Au Café Caché du 104, ils parlent, rient, s’interrompent, se traduisent, se relancent. Il est rare de rencontrer deux artistes aussi liés dans la création que dans la vie. Camille Boitel et Sève Bernard sont en résidence pour leur prochaine pièce – « des guillemets avec du vide au milieu, onze espaces exactement » –, déjà débordante de matière, de questionnements et de joies à venir.
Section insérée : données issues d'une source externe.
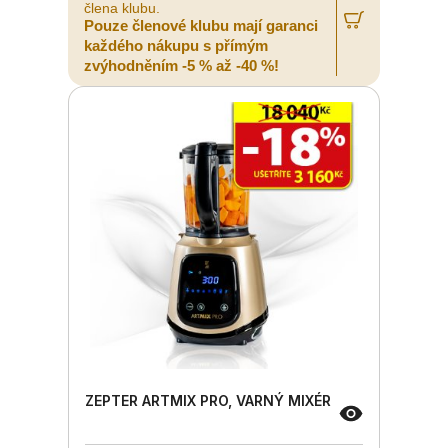
člena klubu.
Pouze členové klubu mají garanci
každého nákupu s přímým
zvýhodněním -5 % až -40 %!
ZEPTER ARTMIX PRO, VARNÝ MIXÉR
À Montpellier Danse, fin juin, ce sera la première. Ce qui s’y jouera est encore en chantier, mais déjà l’on peut voir, dans un carnet qu’ils griffonnent en tous sens, les idées qui fusent. « Actuellement, nous cherchons encore la meilleure façon de rayer des vinyles », s’amuse Sève Bernard.
Un duo fusionnel
Entre ces deux êtres, tous deux cheveux longs, la complicité est évidente. Le ton est joyeux, curieux du monde qui les entoure, de l’autre. Le débit est rapide, comme par peur de ne pas tout dire, d’oublier en cours de route leurs idées. Il y a une avidité à ouvrir les portes de leurs jardins secrets sans permettre tout à fait à leur interlocuteur d’y entrer. Ils terminent les phrases de l’autre, les nuancent, les corrigent à mi-mot. Camille Boitel commence une idée, Sève Bernard l’affine, la reformule, la prolonge comme si elle venait d’elle. Ou l’inverse. « C’est toujours la même conversation qui continue », disent-ils en chœur.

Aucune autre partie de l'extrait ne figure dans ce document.